Che ne è della patria del diritto? Che fine hanno fatto i giuristi d’antan? Queste domande sorgono spontanee, dopo tre notiziole di questi giorni. La prima è del 23 febbraio: la Corte europea dei diritti dell’uomo ha condannato l’Italia per il caso Abu Omar. Sai la novità, dirà qualcuno. Qui, però, la cosa suona un po’ più grave delle altre volte. Che i nostri servizi segreti abbiano collaborato alla extraordinary rendition verso l’Egitto di un imam sospetto di terrorismo non stupisce nessuno: suona però malissimo, dopo il caso Regeni. Ma soprattutto, dalle ottantuno pagine della sentenza, dal valore più simbolico che pratico, escono altrettanto male, se possibile, le massime autorità dello Stato e dunque l’intera immagine della Repubblica.

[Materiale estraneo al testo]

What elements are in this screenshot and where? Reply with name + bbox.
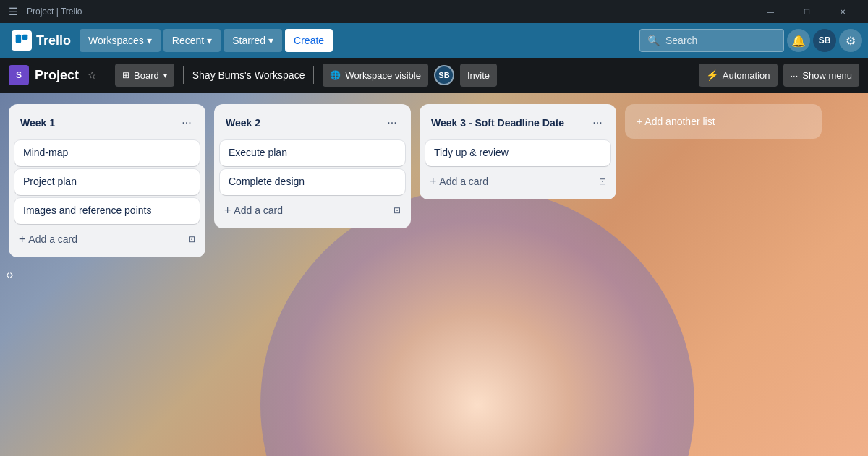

La seconda notizia è del giorno successivo: il Tribunale di Messina ha accolto il ricorso contro l’Italicum, la legge elettorale approvata la scorsa primavera e in vigore da luglio 2016. Qui la notizia sta nella celerità. Per il Porcellum, la cui incostituzionalità era molto più ovvia, ci sono voluti quattro anni e tre gradi di giudizio, prima che la Cassazione rinviasse gli atti alla Corte costituzionale. Qui ci ha pensato, in due mesi, uno dei diciotto tribunali di primo grado interpellati, accogliendo sei dei tredici motivi. Così, la Corte dovrà pronunciarsi in tempi rapidi, come ha promesso il nuovo presidente Paolo Grossi, sul cuore della legge: ballottaggio, premio di maggioranza, e anche la limitazione alle sole elezioni della Camera, come se il Senato fosse già stato riformato (lo sarà in primavera).

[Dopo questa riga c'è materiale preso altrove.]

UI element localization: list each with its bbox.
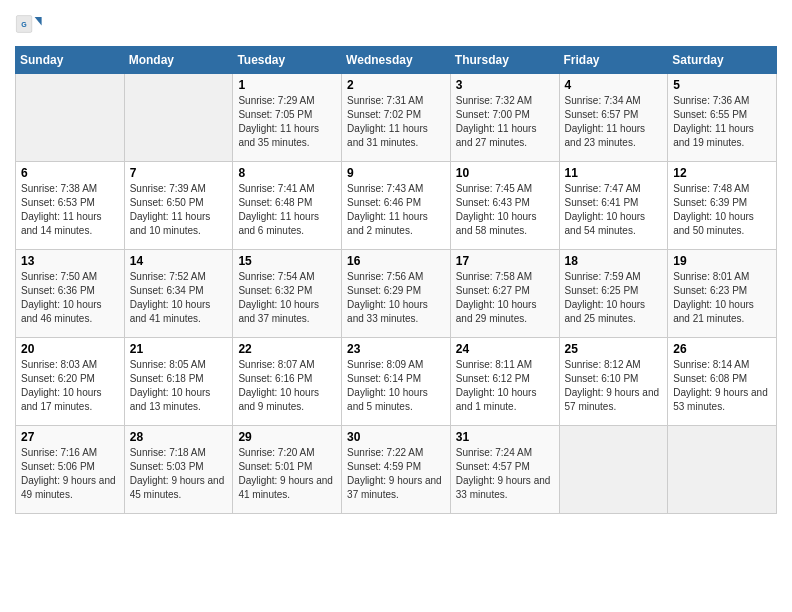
- day-info: Sunrise: 7:18 AM Sunset: 5:03 PM Dayligh…: [130, 446, 228, 502]
- day-info: Sunrise: 8:12 AM Sunset: 6:10 PM Dayligh…: [565, 358, 663, 414]
- calendar-cell: 21Sunrise: 8:05 AM Sunset: 6:18 PM Dayli…: [124, 338, 233, 426]
- day-number: 2: [347, 78, 445, 92]
- day-number: 24: [456, 342, 554, 356]
- weekday-header-monday: Monday: [124, 47, 233, 74]
- day-number: 13: [21, 254, 119, 268]
- day-info: Sunrise: 7:34 AM Sunset: 6:57 PM Dayligh…: [565, 94, 663, 150]
- logo-icon: G: [15, 10, 43, 38]
- calendar-cell: 12Sunrise: 7:48 AM Sunset: 6:39 PM Dayli…: [668, 162, 777, 250]
- calendar-cell: 11Sunrise: 7:47 AM Sunset: 6:41 PM Dayli…: [559, 162, 668, 250]
- calendar-cell: 9Sunrise: 7:43 AM Sunset: 6:46 PM Daylig…: [342, 162, 451, 250]
- day-info: Sunrise: 8:09 AM Sunset: 6:14 PM Dayligh…: [347, 358, 445, 414]
- calendar-cell: 1Sunrise: 7:29 AM Sunset: 7:05 PM Daylig…: [233, 74, 342, 162]
- day-number: 26: [673, 342, 771, 356]
- calendar-cell: 24Sunrise: 8:11 AM Sunset: 6:12 PM Dayli…: [450, 338, 559, 426]
- day-info: Sunrise: 7:29 AM Sunset: 7:05 PM Dayligh…: [238, 94, 336, 150]
- day-info: Sunrise: 7:52 AM Sunset: 6:34 PM Dayligh…: [130, 270, 228, 326]
- svg-text:G: G: [21, 21, 27, 28]
- day-info: Sunrise: 7:16 AM Sunset: 5:06 PM Dayligh…: [21, 446, 119, 502]
- weekday-header-tuesday: Tuesday: [233, 47, 342, 74]
- calendar-cell: 20Sunrise: 8:03 AM Sunset: 6:20 PM Dayli…: [16, 338, 125, 426]
- calendar-week-row: 6Sunrise: 7:38 AM Sunset: 6:53 PM Daylig…: [16, 162, 777, 250]
- day-info: Sunrise: 7:41 AM Sunset: 6:48 PM Dayligh…: [238, 182, 336, 238]
- calendar-page: G SundayMondayTuesdayWednesdayThursdayFr…: [0, 0, 792, 612]
- day-info: Sunrise: 7:45 AM Sunset: 6:43 PM Dayligh…: [456, 182, 554, 238]
- weekday-header-wednesday: Wednesday: [342, 47, 451, 74]
- day-number: 23: [347, 342, 445, 356]
- day-number: 7: [130, 166, 228, 180]
- day-info: Sunrise: 7:24 AM Sunset: 4:57 PM Dayligh…: [456, 446, 554, 502]
- day-info: Sunrise: 7:38 AM Sunset: 6:53 PM Dayligh…: [21, 182, 119, 238]
- day-number: 9: [347, 166, 445, 180]
- day-number: 5: [673, 78, 771, 92]
- day-info: Sunrise: 7:36 AM Sunset: 6:55 PM Dayligh…: [673, 94, 771, 150]
- calendar-table: SundayMondayTuesdayWednesdayThursdayFrid…: [15, 46, 777, 514]
- day-info: Sunrise: 7:56 AM Sunset: 6:29 PM Dayligh…: [347, 270, 445, 326]
- calendar-cell: 6Sunrise: 7:38 AM Sunset: 6:53 PM Daylig…: [16, 162, 125, 250]
- day-info: Sunrise: 8:07 AM Sunset: 6:16 PM Dayligh…: [238, 358, 336, 414]
- day-number: 17: [456, 254, 554, 268]
- calendar-cell: 13Sunrise: 7:50 AM Sunset: 6:36 PM Dayli…: [16, 250, 125, 338]
- day-info: Sunrise: 7:48 AM Sunset: 6:39 PM Dayligh…: [673, 182, 771, 238]
- calendar-cell: 22Sunrise: 8:07 AM Sunset: 6:16 PM Dayli…: [233, 338, 342, 426]
- day-info: Sunrise: 8:01 AM Sunset: 6:23 PM Dayligh…: [673, 270, 771, 326]
- day-info: Sunrise: 7:54 AM Sunset: 6:32 PM Dayligh…: [238, 270, 336, 326]
- day-info: Sunrise: 7:59 AM Sunset: 6:25 PM Dayligh…: [565, 270, 663, 326]
- day-info: Sunrise: 7:31 AM Sunset: 7:02 PM Dayligh…: [347, 94, 445, 150]
- day-number: 3: [456, 78, 554, 92]
- day-number: 25: [565, 342, 663, 356]
- calendar-cell: 15Sunrise: 7:54 AM Sunset: 6:32 PM Dayli…: [233, 250, 342, 338]
- day-number: 20: [21, 342, 119, 356]
- logo: G: [15, 10, 47, 38]
- day-info: Sunrise: 7:20 AM Sunset: 5:01 PM Dayligh…: [238, 446, 336, 502]
- calendar-cell: [559, 426, 668, 514]
- day-number: 14: [130, 254, 228, 268]
- calendar-week-row: 13Sunrise: 7:50 AM Sunset: 6:36 PM Dayli…: [16, 250, 777, 338]
- calendar-cell: 4Sunrise: 7:34 AM Sunset: 6:57 PM Daylig…: [559, 74, 668, 162]
- calendar-week-row: 27Sunrise: 7:16 AM Sunset: 5:06 PM Dayli…: [16, 426, 777, 514]
- day-number: 12: [673, 166, 771, 180]
- day-number: 22: [238, 342, 336, 356]
- calendar-cell: 10Sunrise: 7:45 AM Sunset: 6:43 PM Dayli…: [450, 162, 559, 250]
- svg-marker-2: [35, 17, 42, 25]
- calendar-cell: 31Sunrise: 7:24 AM Sunset: 4:57 PM Dayli…: [450, 426, 559, 514]
- calendar-cell: 19Sunrise: 8:01 AM Sunset: 6:23 PM Dayli…: [668, 250, 777, 338]
- calendar-week-row: 1Sunrise: 7:29 AM Sunset: 7:05 PM Daylig…: [16, 74, 777, 162]
- calendar-cell: 18Sunrise: 7:59 AM Sunset: 6:25 PM Dayli…: [559, 250, 668, 338]
- day-number: 1: [238, 78, 336, 92]
- calendar-cell: 16Sunrise: 7:56 AM Sunset: 6:29 PM Dayli…: [342, 250, 451, 338]
- day-number: 18: [565, 254, 663, 268]
- day-number: 4: [565, 78, 663, 92]
- calendar-cell: 5Sunrise: 7:36 AM Sunset: 6:55 PM Daylig…: [668, 74, 777, 162]
- calendar-cell: 29Sunrise: 7:20 AM Sunset: 5:01 PM Dayli…: [233, 426, 342, 514]
- day-info: Sunrise: 7:39 AM Sunset: 6:50 PM Dayligh…: [130, 182, 228, 238]
- calendar-cell: 23Sunrise: 8:09 AM Sunset: 6:14 PM Dayli…: [342, 338, 451, 426]
- calendar-cell: 30Sunrise: 7:22 AM Sunset: 4:59 PM Dayli…: [342, 426, 451, 514]
- day-number: 31: [456, 430, 554, 444]
- calendar-cell: 17Sunrise: 7:58 AM Sunset: 6:27 PM Dayli…: [450, 250, 559, 338]
- day-number: 6: [21, 166, 119, 180]
- calendar-cell: 3Sunrise: 7:32 AM Sunset: 7:00 PM Daylig…: [450, 74, 559, 162]
- calendar-cell: 28Sunrise: 7:18 AM Sunset: 5:03 PM Dayli…: [124, 426, 233, 514]
- day-info: Sunrise: 7:50 AM Sunset: 6:36 PM Dayligh…: [21, 270, 119, 326]
- day-info: Sunrise: 7:58 AM Sunset: 6:27 PM Dayligh…: [456, 270, 554, 326]
- calendar-cell: 14Sunrise: 7:52 AM Sunset: 6:34 PM Dayli…: [124, 250, 233, 338]
- calendar-cell: 8Sunrise: 7:41 AM Sunset: 6:48 PM Daylig…: [233, 162, 342, 250]
- day-number: 16: [347, 254, 445, 268]
- day-number: 10: [456, 166, 554, 180]
- day-info: Sunrise: 7:43 AM Sunset: 6:46 PM Dayligh…: [347, 182, 445, 238]
- calendar-cell: [124, 74, 233, 162]
- day-number: 28: [130, 430, 228, 444]
- day-info: Sunrise: 8:11 AM Sunset: 6:12 PM Dayligh…: [456, 358, 554, 414]
- day-number: 27: [21, 430, 119, 444]
- calendar-cell: [16, 74, 125, 162]
- calendar-cell: 26Sunrise: 8:14 AM Sunset: 6:08 PM Dayli…: [668, 338, 777, 426]
- weekday-header-sunday: Sunday: [16, 47, 125, 74]
- calendar-cell: [668, 426, 777, 514]
- calendar-week-row: 20Sunrise: 8:03 AM Sunset: 6:20 PM Dayli…: [16, 338, 777, 426]
- calendar-cell: 25Sunrise: 8:12 AM Sunset: 6:10 PM Dayli…: [559, 338, 668, 426]
- day-number: 15: [238, 254, 336, 268]
- weekday-header-thursday: Thursday: [450, 47, 559, 74]
- day-number: 30: [347, 430, 445, 444]
- day-info: Sunrise: 7:22 AM Sunset: 4:59 PM Dayligh…: [347, 446, 445, 502]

La terza notizia risale al 12 gennaio, ma resterà d’attualità per tutto l’anno, almeno sino allo svolgimento del referendum-fine-di-mondo sulle riforme costituzionali, previsto per l’autunno. Il presidente del Consiglio Matteo Renzi ha dichiarato che si ritirerà dalla politica se gli elettori respingeranno le riforme costituzionali: o, a questo punto, proprio lui, personalizzando. Su questo si voterà, alla fine: non sulla Costituzione, che forse meriterebbe maggior rispetto, e meno che mai sul merito della riforma, incomprensibile ai più. Nell’attesa, la discussione si preannuncia imbarazzante: mesi e mesi passati a fingere di parlare di democrazia e Costituzione, mostrando a luce meridiana l’incultura di un’intera classe politica.

È questo il vero problema sul quale, novella oca del Campidoglio, mi sento di lanciare l’allarme. Il regime fascista si rivolgeva ancora a un ceto di giuristi che riusciva a condizionarne le scelte: producendo codici, come l’esecrato ma vigente Codice Rocco, tecnicamente ineccepibili e complessivamente più liberali di tanta legislazione repubblicana. Oggi, invece, i giuristi si dividono fra quanti firmano ricorsi, come il sottoscritto, e quanti lavorano come consiglieri del principe, ma preoccupandosi solo di assecondarne le scelte. Sulla qualità della legislazione che ne esce, complicando la nostra vita quotidiana, è esemplare l’art. 70 della Costituzione. Confrontate la formulazione del 1947, di tre righe, con la nuova, di quaranta, e poi ditemi voi se non c’è ragione di allarmarsi.